What you should do: From the very first line of the records through the line that contains "Brush Washing Peeling", repeat everything exactly except the pictures, and add nothing.
*** Supplied records ***
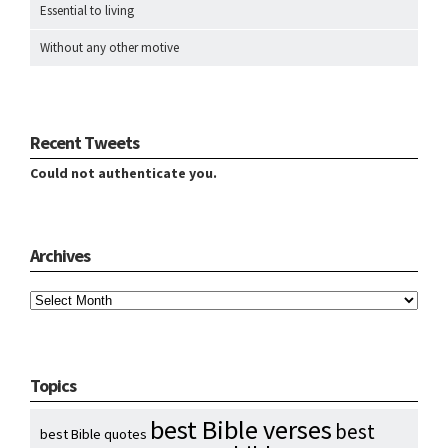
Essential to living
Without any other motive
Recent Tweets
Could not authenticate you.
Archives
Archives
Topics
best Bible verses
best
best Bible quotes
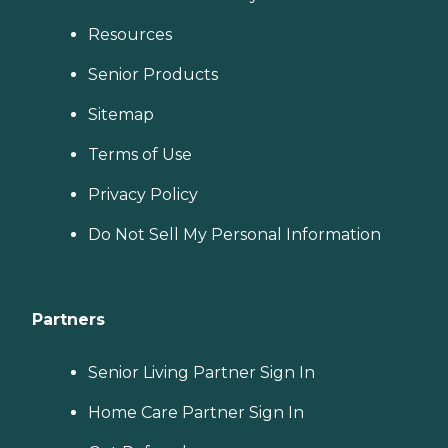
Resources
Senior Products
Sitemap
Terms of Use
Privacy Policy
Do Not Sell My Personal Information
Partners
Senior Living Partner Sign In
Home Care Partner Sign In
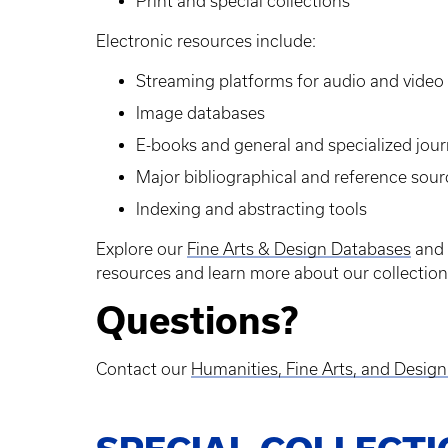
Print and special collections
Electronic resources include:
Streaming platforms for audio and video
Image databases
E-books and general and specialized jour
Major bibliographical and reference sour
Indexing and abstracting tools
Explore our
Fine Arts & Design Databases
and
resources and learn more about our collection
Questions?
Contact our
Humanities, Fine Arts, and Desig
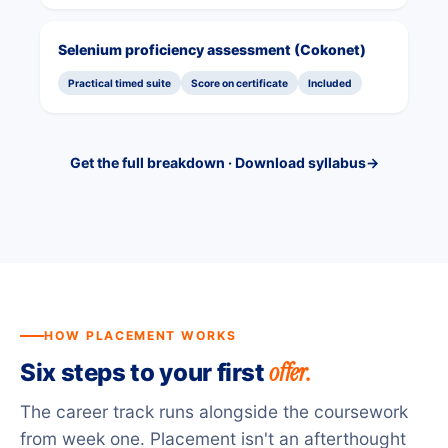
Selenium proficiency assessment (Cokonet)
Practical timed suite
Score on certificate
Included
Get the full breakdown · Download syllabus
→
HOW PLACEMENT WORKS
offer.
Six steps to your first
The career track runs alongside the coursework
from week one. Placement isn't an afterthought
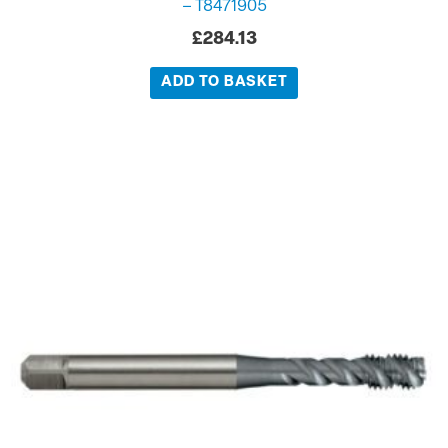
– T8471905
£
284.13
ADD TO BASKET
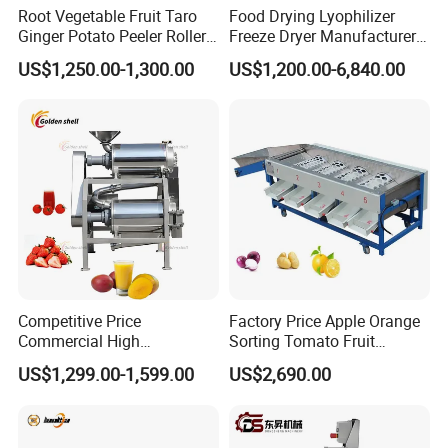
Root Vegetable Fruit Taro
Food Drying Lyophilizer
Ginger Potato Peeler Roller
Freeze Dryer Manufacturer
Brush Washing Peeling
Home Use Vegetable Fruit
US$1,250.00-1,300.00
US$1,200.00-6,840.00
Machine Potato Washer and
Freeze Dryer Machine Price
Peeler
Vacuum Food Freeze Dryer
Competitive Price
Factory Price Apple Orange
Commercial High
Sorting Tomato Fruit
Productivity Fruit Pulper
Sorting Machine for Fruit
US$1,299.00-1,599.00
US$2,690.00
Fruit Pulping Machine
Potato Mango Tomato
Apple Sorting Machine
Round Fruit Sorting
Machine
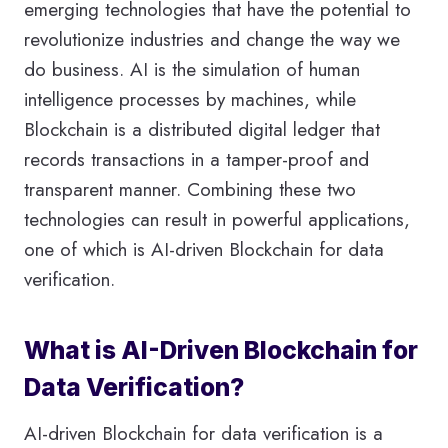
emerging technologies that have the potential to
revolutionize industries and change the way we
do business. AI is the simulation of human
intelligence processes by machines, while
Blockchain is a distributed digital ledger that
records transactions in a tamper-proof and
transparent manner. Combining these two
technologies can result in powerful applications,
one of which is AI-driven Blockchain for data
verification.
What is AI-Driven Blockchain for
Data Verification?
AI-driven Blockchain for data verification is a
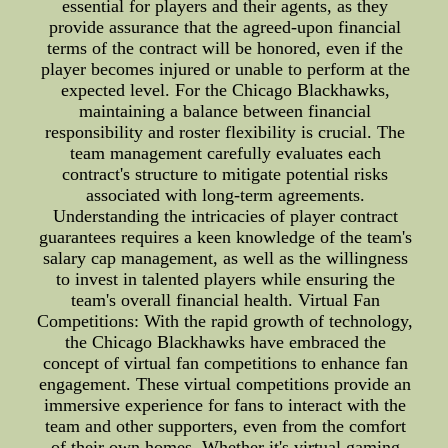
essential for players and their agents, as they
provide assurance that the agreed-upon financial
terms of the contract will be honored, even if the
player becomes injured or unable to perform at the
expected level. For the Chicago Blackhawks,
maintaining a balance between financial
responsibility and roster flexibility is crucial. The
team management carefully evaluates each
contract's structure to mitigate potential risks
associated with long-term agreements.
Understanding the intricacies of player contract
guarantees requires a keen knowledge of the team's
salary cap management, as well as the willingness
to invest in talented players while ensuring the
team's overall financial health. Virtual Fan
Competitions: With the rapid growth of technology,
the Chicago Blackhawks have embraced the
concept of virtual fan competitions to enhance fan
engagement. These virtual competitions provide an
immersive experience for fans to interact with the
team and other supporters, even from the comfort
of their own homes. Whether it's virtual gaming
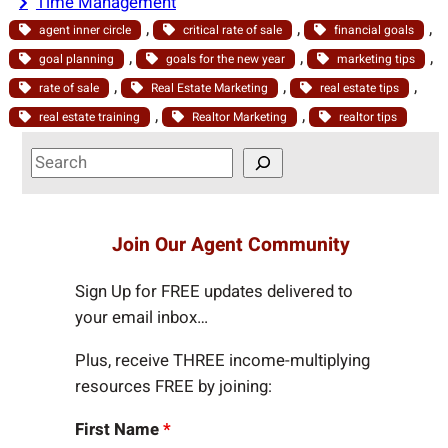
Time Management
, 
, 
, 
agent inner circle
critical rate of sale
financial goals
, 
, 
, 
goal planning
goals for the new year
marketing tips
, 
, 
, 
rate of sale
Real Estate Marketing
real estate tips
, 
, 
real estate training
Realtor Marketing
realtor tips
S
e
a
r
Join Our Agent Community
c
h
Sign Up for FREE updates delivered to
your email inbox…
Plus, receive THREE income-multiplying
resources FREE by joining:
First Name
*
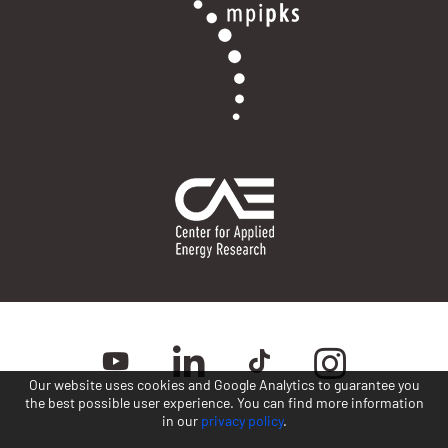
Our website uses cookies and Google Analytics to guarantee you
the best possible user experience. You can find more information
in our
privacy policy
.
*** End of Supplied records ***
Answer section:
Essential to living
Without any other motive
Recent Tweets
Could not authenticate you.
Archives
Archives
Topics
best Bible verses
best
best Bible quotes
Resources
Senior Products
Sitemap
Terms of Use
Privacy Policy
Do Not Sell My Personal Information
Partners
Senior Living Partner Sign In
Home Care Partner Sign In
Print and special collections
Electronic resources include:
Streaming platforms for audio and video
Image databases
E-books and general and specialized jour
Major bibliographical and reference sour
Indexing and abstracting tools
Explore our
Fine Arts & Design Databases
and
resources and learn more about our collection
Questions?
Contact our
Humanities, Fine Arts, and Desig
Selenium proficiency assessment (Cokonet)
Practical timed suite
Score on certificate
Included
Get the full breakdown · Download syllabus
→
HOW PLACEMENT WORKS
offer.
Six steps to your first
The career track runs alongside the coursework
from week one. Placement isn't an afterthought
– T8471905
£
284.13
ADD TO BASKET
Root Vegetable Fruit Taro
Food Drying Lyophilizer
Ginger Potato Peeler Roller
Freeze Dryer Manufacturer
Brush Washing Peeling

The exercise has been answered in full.